Farouk Dey is the new director of the Career Development Center (CDC), having joined the University from Carnegie Mellon last month. The Daily sat down with Dey to discuss his career, time at Stanford to date and plans for the future.

 

The Stanford Daily (TSD): When and what made you want to go into career services?

Farouk Dey (FD): I tried a…internship in career services — career counseling to college students to help them with their passions — and I found that very energizing. I liked the idea of working with college students about their potential and what they could become. I fell in love with the work and the idea that you could work with people on optimistic issues on what they could become in their lives.

 

TSD: Six weeks into this job, what have you learned so far?

FD: What I have learned is that there is tremendous potential here — tremendous talent. I’ve been impressed with the talent of the staff at the CDC. I’ve been impressed with how eager the campus community is for our growing vision of career services at Stanford. I think even the CDC staff are proud of their accomplishments for the many years but they’re also eager for a new direction, for a future direction.

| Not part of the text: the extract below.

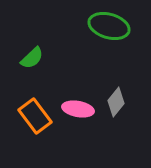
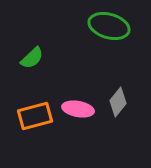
gray diamond: moved 2 px right
orange rectangle: rotated 68 degrees counterclockwise
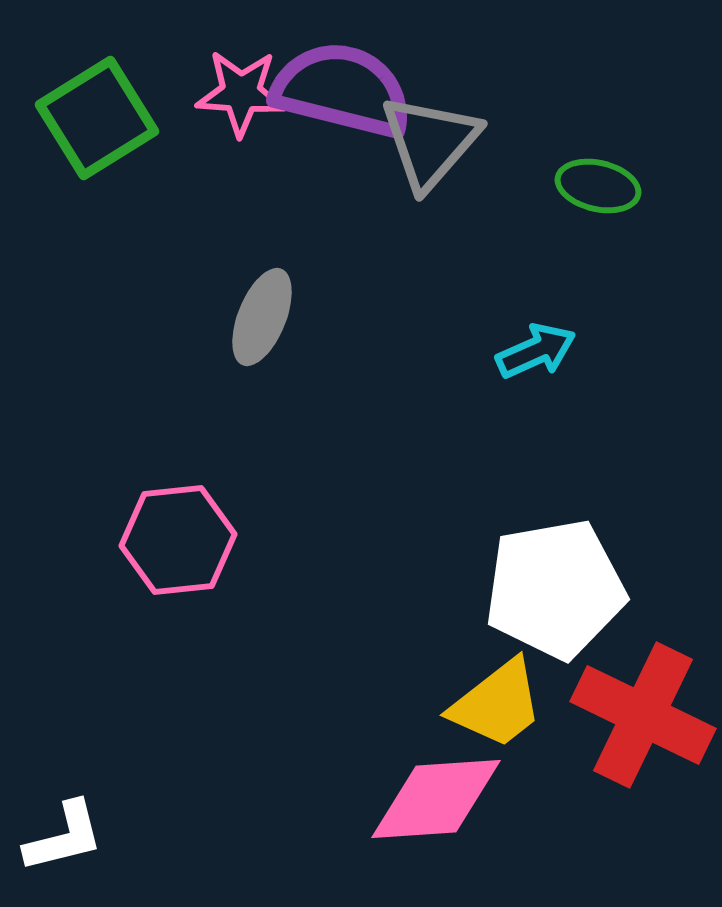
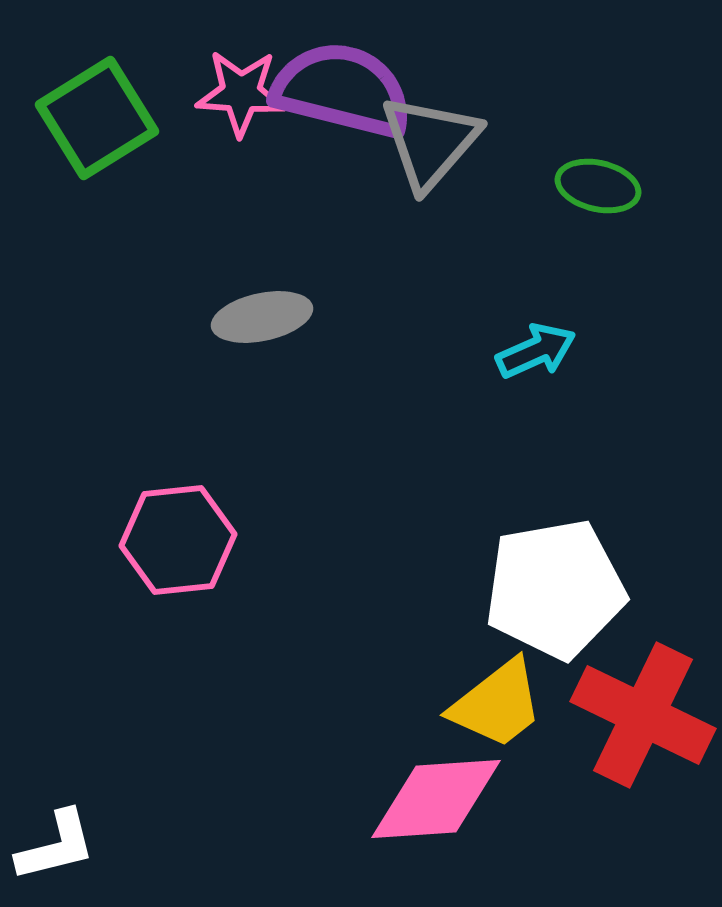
gray ellipse: rotated 56 degrees clockwise
white L-shape: moved 8 px left, 9 px down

[The] staff has done great work but there is [an] opportunity for us to grow and to bring more opportunities to students and alumni. There are other offices that intersect with the world of career development that we could collaborate more with, opportunities to collaborate more with alumni and the alumni office. I think there are opportunities for us to enhance services for graduate students particularly and for students who are in fields that may seem underrepresented in the world of work.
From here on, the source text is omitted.